Et cette nouveauté reçoit donc l'aval de deux métriciens, Cornulier ("remarques éclairantes") et Rocher (qui écrit "car il se pourrait bien que l'intégration radicale des discordances de l'hypothèse "régulariste forte" soit plus "révolutionnaire" que la thèse "anti-régulariste", qui se débarrasse par ailleurs peut-être trop hâtivement du problème de l'alexandrin...") En clair, jusque-là, les métriciens renonçaient à l'idée d'une lecture forcée des hémistiches et ils hésitaient entre une lecture avec des régularités approximatives et une lecture où la césure ne compte plus. Le retour en force de l'idée d'une lecture forcée des hémistiches correspondrait désormais à l'idée que les métriciens privilégient plutôt une lecture privilégiant l'observation de régularités approximatives qui ne forcent pas la lecture, mais ils seraient désormais plus frappés par le potentiel de la lecture forcée des hémistiches (et donc la richesse d'effets de sens des rejets) que par une lecture indifférente à la césure qui n'a aucun intérêt esthétique, puisqu'elle ne fait que rapprocher le vers de la prose.
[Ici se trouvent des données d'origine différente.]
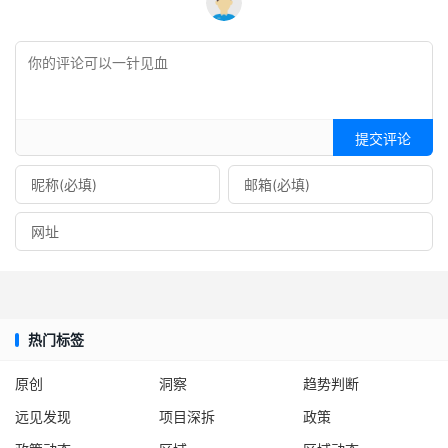
提交评论
热门标签
原创
洞察
趋势判断
远见发现
项目深拆
政策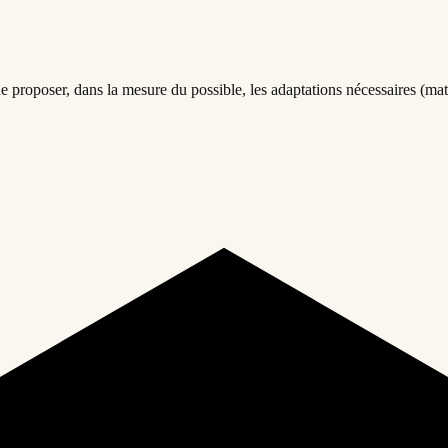
 proposer, dans la mesure du possible, les adaptations nécessaires (mat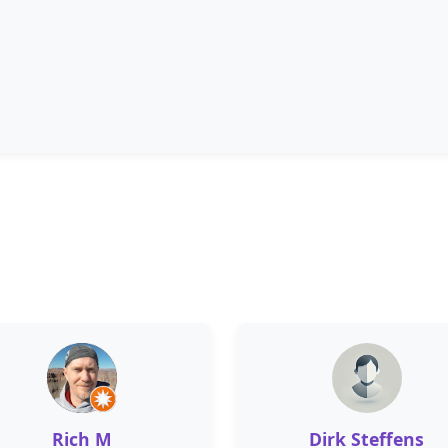
Rich M
Dirk Steffens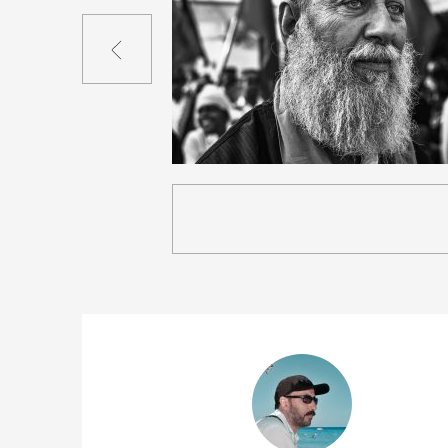
Précédent
1
16
0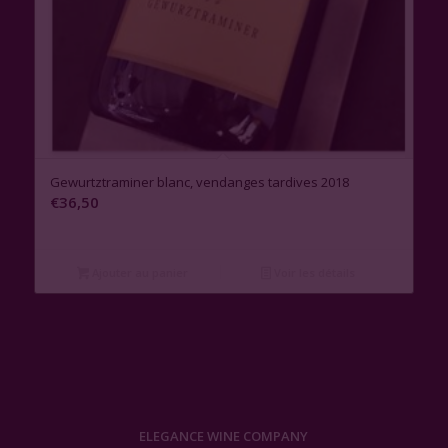
Gewurtztraminer blanc, vendanges tardives 2018
€
36,50
Ajouter au panier
Voir les détails
ELEGANCE WINE COMPANY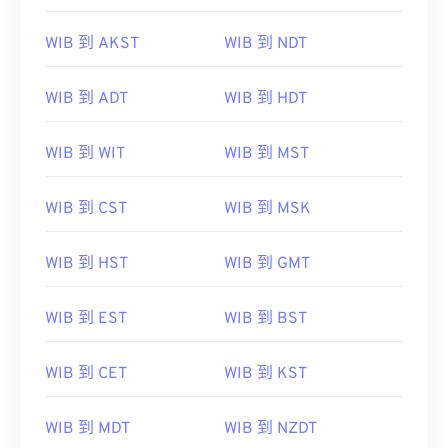
WIB 到 AKST
WIB 到 NDT
WIB 到 ADT
WIB 到 HDT
WIB 到 WIT
WIB 到 MST
WIB 到 CST
WIB 到 MSK
WIB 到 HST
WIB 到 GMT
WIB 到 EST
WIB 到 BST
WIB 到 CET
WIB 到 KST
WIB 到 MDT
WIB 到 NZDT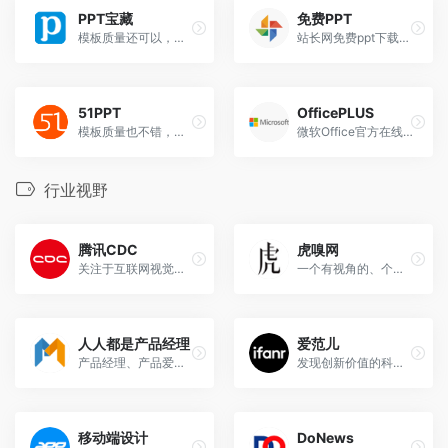
PPT宝藏
免费PPT
模板质量还可以，提供可免费下载。
站长网免费ppt下载，免注册。
51PPT
OfficePLUS
模板质量也不错，不过需要花点时间筛选下
微软Office官方在线模板网站！
行业视野
腾讯CDC
虎嗅网
关注于互联网视觉设计、交互设计、用户研究、前端开发。
一个有视角的、个性化商业资讯与交流平台
人人都是产品经理
爱范儿
产品经理、产品爱好者学习交流平台
发现创新价值的科技媒体，全景关注移动互联网
移动端设计
DoNews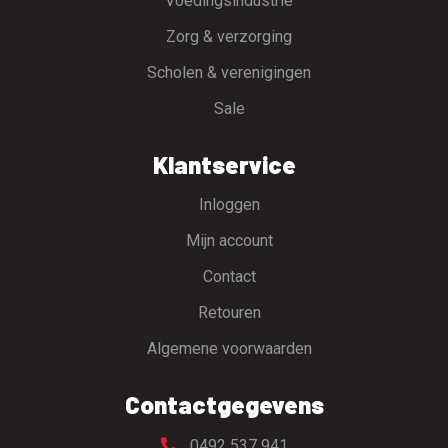
Voedingsindustrie
Zorg & verzorging
Scholen & verenigingen
Sale
Klantservice
Inloggen
Mijn account
Contact
Retouren
Algemene voorwaarden
Contactgegevens
0492 537 941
Sur ce blog même, j'ai exposé qu'il fallait lire tous les vers de dix syllabes de Rimbaud avec une césure. J'ai justifié cela dans le cas de Juillet, Jeune Ménage et Tête de faune. Par exemple, je ne considère pas que tantôt un vers de Tête de faune a une césure après la quatrième syllabe, tantôt après la cinquième syllabe, tantôt après la sixième, mais que tous les vers ont une césure après la quatrième syllabe et que même dans ce cas la lecture est moins forcée et flottante que celle qui consiste à changer de mètre quatrain par quatrain (quatrième syllabe au premier, cinquième syllabe au second, sixième au dernier quatrain).
J'ai défendu l'idée d'une lecture forcée de "Qu'est-ce pour nous, mon Cœur,..." sur ce blog et dans l'article cité par Cornulier qui semble l'appuyer puisqu'il renvoie également à mon interprétation métaphorique d'un océan déluge recouvrant la terre dans le poème sans titre "Qu'est-ce pour nous, mon Cœur,...."
Les textes difficiles sont actuellement les poèmes en vers de onze syllabes, même si je prétends soupçonner les indices d'une césure après la quatrième syllabe et dans une certaine mesure la "Conclusion" de "Comédie de la Soif".
Mais, revenons à "Mémoire". Ma preuve procède d'un raisonnement qui me paraît imparable.
Tout au long du dix-neuvième siècle, les poètes ont chahuté la césure à l'aide de configurations grammaticales précises qui n'empêchaient pas de considérer que nous avions affaire à des alexandrins. Dans le cas des poèmes de 1872, c'est leur surabondance qui pose problème. En revanche, il existe deux configurations qui étaient demeurées relativement inédites ou rares.
Dans le cas de "Mémoire", au lieu d'embrasser tous les critères à la fois, j'ai considéré qu'un seul critère me permettrait de prouver si oui ou non Rimbaud a renoncé à la césure : celui de l'enjambement de mot pur et simple. Seuls cinq vers offrent l'exemple d'un enjambement de mot dans le cas d'une lecture forcée des hémistiches, ce qui est déjà faible et favorise donc la lecture classique en deux hémistiches.
Mais trois de ces enjambements se fondent sur l'articulation d'un "e" de fin de mot, ce qui nous rapproche d'un fait complètement normal dans la poésie de langue étrangère en général, italien, anglais, etc., et nous observons que sur ces trois vers nous avons la répétition d'un même mot "saules" et la présence d'un troisième qui d'une part reconduit le "l" de "saules" et d'autre part est l'occasion d'un jeu de ressemblance avec un autre mot : "ombelle", "ombrelle", tout comme c'est le cas entre "saules" et "sautent".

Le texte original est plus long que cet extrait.